Activity:
Below are the records; give the number of lines in them that include the word "Оплата", and nothing more.

Input data:
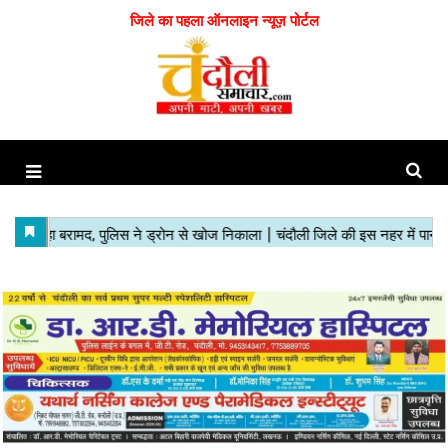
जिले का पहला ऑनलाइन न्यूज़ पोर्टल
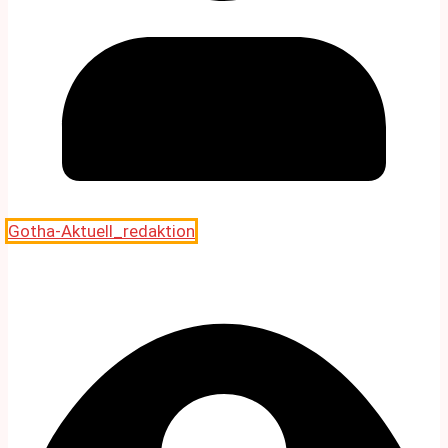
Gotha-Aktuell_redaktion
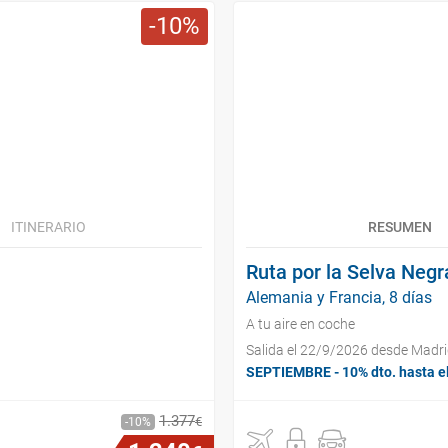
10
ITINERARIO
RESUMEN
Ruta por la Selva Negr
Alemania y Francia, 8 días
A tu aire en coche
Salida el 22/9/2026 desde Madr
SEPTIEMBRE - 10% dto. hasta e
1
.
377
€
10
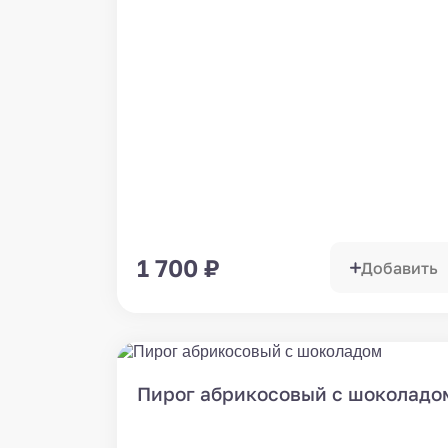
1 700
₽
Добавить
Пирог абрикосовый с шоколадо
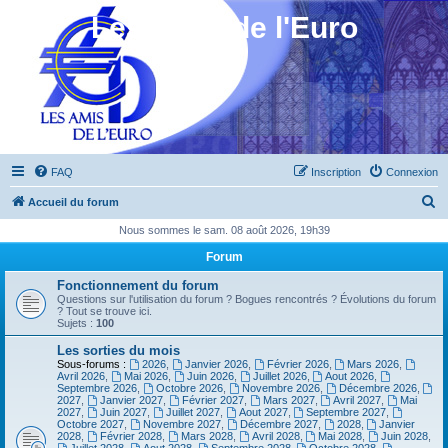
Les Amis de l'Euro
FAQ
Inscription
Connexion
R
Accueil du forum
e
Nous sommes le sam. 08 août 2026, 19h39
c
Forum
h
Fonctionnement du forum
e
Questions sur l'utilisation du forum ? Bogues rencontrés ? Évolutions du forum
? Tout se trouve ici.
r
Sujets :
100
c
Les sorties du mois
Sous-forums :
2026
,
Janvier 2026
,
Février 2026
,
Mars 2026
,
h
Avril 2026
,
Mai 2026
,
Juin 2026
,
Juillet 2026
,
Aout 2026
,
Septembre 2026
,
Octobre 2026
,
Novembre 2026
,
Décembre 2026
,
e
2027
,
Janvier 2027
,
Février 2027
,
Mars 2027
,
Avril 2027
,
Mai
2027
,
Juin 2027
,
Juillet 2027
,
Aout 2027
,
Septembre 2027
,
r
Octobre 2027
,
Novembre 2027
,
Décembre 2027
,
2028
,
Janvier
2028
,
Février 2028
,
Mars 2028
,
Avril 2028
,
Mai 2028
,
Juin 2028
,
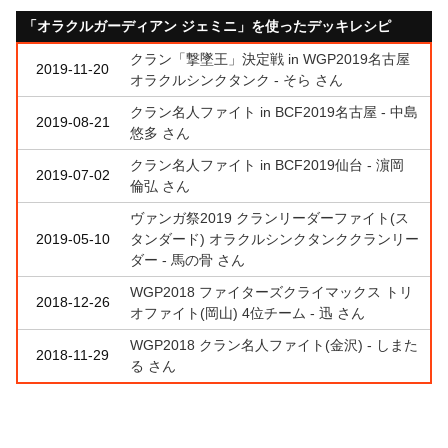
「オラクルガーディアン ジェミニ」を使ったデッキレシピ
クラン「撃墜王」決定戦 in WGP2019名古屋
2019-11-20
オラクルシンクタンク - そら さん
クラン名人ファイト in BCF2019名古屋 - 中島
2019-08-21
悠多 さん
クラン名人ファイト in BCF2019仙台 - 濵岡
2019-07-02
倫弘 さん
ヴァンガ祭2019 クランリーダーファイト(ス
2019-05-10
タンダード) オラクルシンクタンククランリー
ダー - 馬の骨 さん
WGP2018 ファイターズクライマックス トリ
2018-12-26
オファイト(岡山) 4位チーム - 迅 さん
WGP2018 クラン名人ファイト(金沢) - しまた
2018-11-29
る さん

* * *

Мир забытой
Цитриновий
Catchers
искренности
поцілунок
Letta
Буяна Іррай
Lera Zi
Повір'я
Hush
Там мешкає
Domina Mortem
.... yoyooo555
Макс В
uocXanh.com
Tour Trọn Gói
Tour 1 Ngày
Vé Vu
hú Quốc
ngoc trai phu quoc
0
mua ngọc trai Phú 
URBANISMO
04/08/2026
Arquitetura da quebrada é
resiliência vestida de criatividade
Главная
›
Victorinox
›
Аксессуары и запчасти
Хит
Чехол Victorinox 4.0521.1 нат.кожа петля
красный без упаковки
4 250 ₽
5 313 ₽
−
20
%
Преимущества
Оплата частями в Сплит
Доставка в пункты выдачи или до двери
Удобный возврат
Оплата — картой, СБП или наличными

Answer section:
2